Leaders and mentors inspire others to dream, learn and do more. It is culinary education’s missing link.
By Paul Sorgule, MS, AAC
October 20 was International Chef’s Day – a date set aside to recognize those who serve in one of the world’s oldest professions. Thinking of the influencers in my life, the people who helped me recognize how important this profession is and how fortunate I have been to be part of it gave me pause and a chance to think. How important are those influencers and how can culinary education engage them in the process of preparing the next generation of chefs and food professionals?
Mentorship is oftentimes the key to growth and success in any discipline. It is the role of mentors to inspire, be the example, advise, support, critique, and sometimes push individuals through the learning process. Of course culinary faculty members are mentors and role models, but it has been my observation that it takes a larger community to do the job well.
So, what makes a person a true mentor?
“A mentor empowers a person to see a possible future and believe it can be obtained.”
This may be true, but at the same time, the best mentor understands the significance of critique and a bit of tough love.
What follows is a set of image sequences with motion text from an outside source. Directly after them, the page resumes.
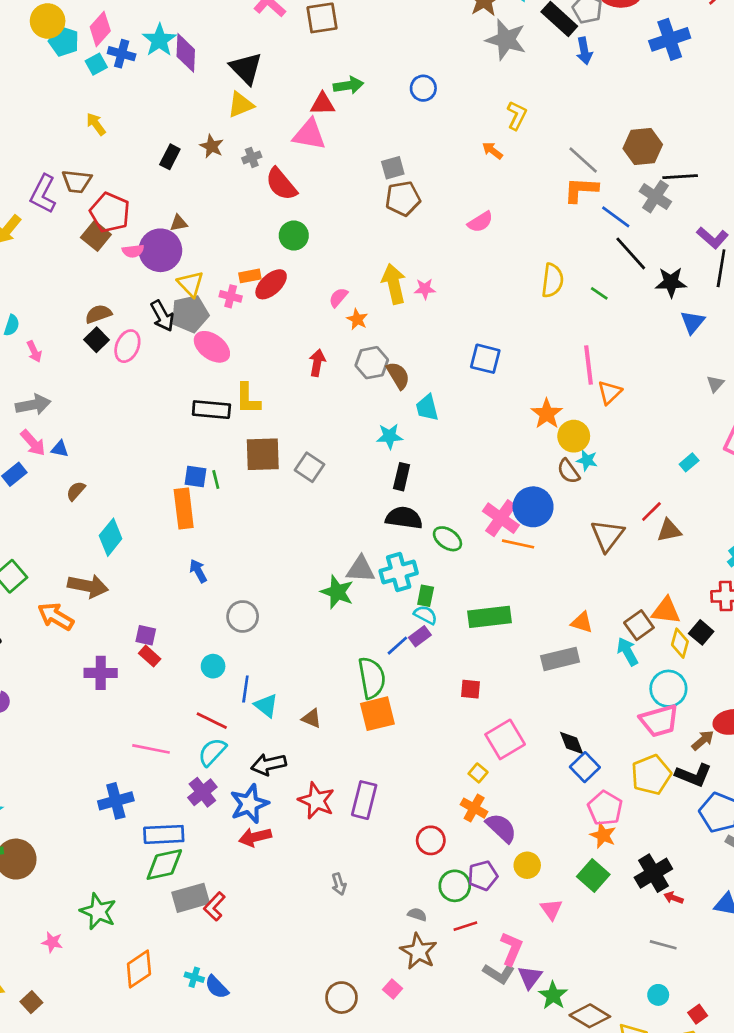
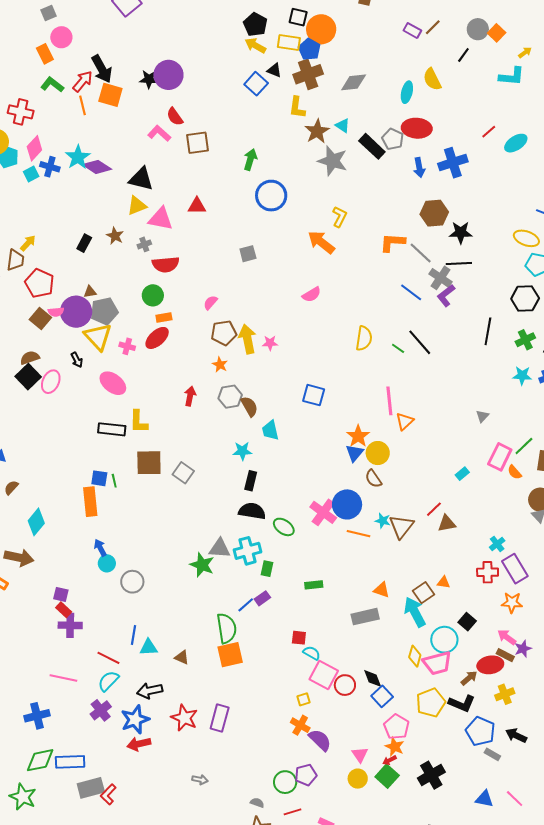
blue arrow: (584, 51) -> (419, 168), moved
purple diamond: (186, 53) -> (97, 167), turned -60
black triangle: (246, 68) -> (141, 179), turned -32
green arrow: (348, 85) -> (250, 160), moved, turned -65
blue circle: (423, 88) -> (271, 196), size x1.6
yellow arrow: (96, 124) -> (28, 243), moved, turned 78
pink triangle: (309, 134) -> (161, 219), moved
brown hexagon: (643, 147) -> (434, 213), moved
orange arrow: (492, 151) -> (321, 242), size x1.8
gray line: (583, 160) -> (421, 253), moved
brown trapezoid: (77, 181) -> (15, 260), turned -90
red semicircle: (281, 184) -> (166, 264), turned -56
orange L-shape: (581, 190) -> (392, 242), moved
brown pentagon: (403, 199) -> (224, 333), moved
brown square: (96, 236) -> (40, 318), moved
green circle: (294, 236) -> (153, 295), moved
purple L-shape: (712, 238) -> (446, 295), moved, turned 100
black line: (631, 253) -> (420, 342), moved
orange rectangle: (250, 276) -> (164, 317), moved
black star: (671, 282) -> (461, 233), moved
yellow triangle: (191, 284) -> (98, 337), size x1.4
pink semicircle: (338, 297) -> (210, 303), moved
gray pentagon: (190, 314) -> (104, 311), moved
black arrow: (162, 316) -> (77, 360), size x0.7
blue triangle: (693, 322) -> (355, 453), moved
black square: (96, 340) -> (28, 377), size x1.4
cyan star: (587, 460) -> (383, 521), moved
orange line: (518, 544) -> (358, 534), moved
orange triangle: (666, 611) -> (443, 582), size x0.6
cyan semicircle: (426, 615) -> (312, 653), moved
green rectangle: (489, 617) -> (314, 585), size x0.6
black square: (701, 632) -> (467, 622), moved
yellow diamond: (680, 643) -> (415, 656), moved
cyan arrow: (627, 652) -> (415, 612), size x1.4
cyan circle: (213, 666) -> (107, 563), moved
purple cross: (101, 673) -> (70, 625), moved
cyan triangle: (266, 706) -> (149, 647), turned -42
pink square: (505, 739) -> (324, 675), turned -32
yellow square: (478, 773) -> (304, 699), turned 32
blue rectangle: (164, 834) -> (70, 762), moved
red circle: (431, 840) -> (345, 685), moved
green diamond: (164, 864) -> (40, 760), moved
yellow circle: (527, 865) -> (358, 779), moved
gray arrow: (339, 884) -> (200, 780), turned -63
red arrow: (674, 898) -> (389, 760), moved, turned -48
pink triangle: (551, 909) -> (360, 755), moved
When we know what is possible and see potential in a person and discover that he or she failed to commit to that potential, a mentor must step in and help redefine the roadmap. This is what mentors do and this is what defines a leader. The best mentors are great leaders.
“If your actions inspire others to dream more, learn more, do more and become more, you are a leader.”
-John Quincy Adams
Learning how to be all that you can be is a refreshing part of coming of age. Some students have a clear idea of where they want to be, what they want to be, and how to get there. Mentors are there to help with staying the course by providing honest feedback that will help keep the person moving in the right direction and giving words of encouragement as a student checks off the milestones along the way.
We may have a well-developed curriculum, fully integrated lesson plans, the best facilities, and dynamic teachers, but if mentorship is lacking then a student’s dreams may remain just that. Building this component of your educational experience is a very important link that will set your program apart and help your students realize those dreams.
Schools can build mentorship into programs by maintaining effective lines of communication with the food industry. Chefs, managers, owners, researchers, food authors, product developers, vendors, and educators from other disciplines can all be viewed as potentially effective mentors. Build this network, present an overview of how they might help, bring them in as guest lecturers, demonstration chefs, or advisors and build in various ways for students to connect. A mentor’s willingness to participate actively, to be there if a student wants to contact them, tour their operations, seek an internship, or just ask for their counsel, will help to make your program more effective and complete.
Additionally, it is important to show a student how to receive optimum value from a mentor relationship. Share the mentor’s background, offer a mentor networking reception every semester, provide a forum for contacting mentors and mentors contacting students, and celebrate the relationships during and after a student graduates. Your mentors should become part of the entire educational model.
Mentorship is the missing component, the piece of the puzzle that allows students to find direction and seek honest review of their efforts and the course of action they choose.
“If you cannot see where you are going, ask someone who has been there before.”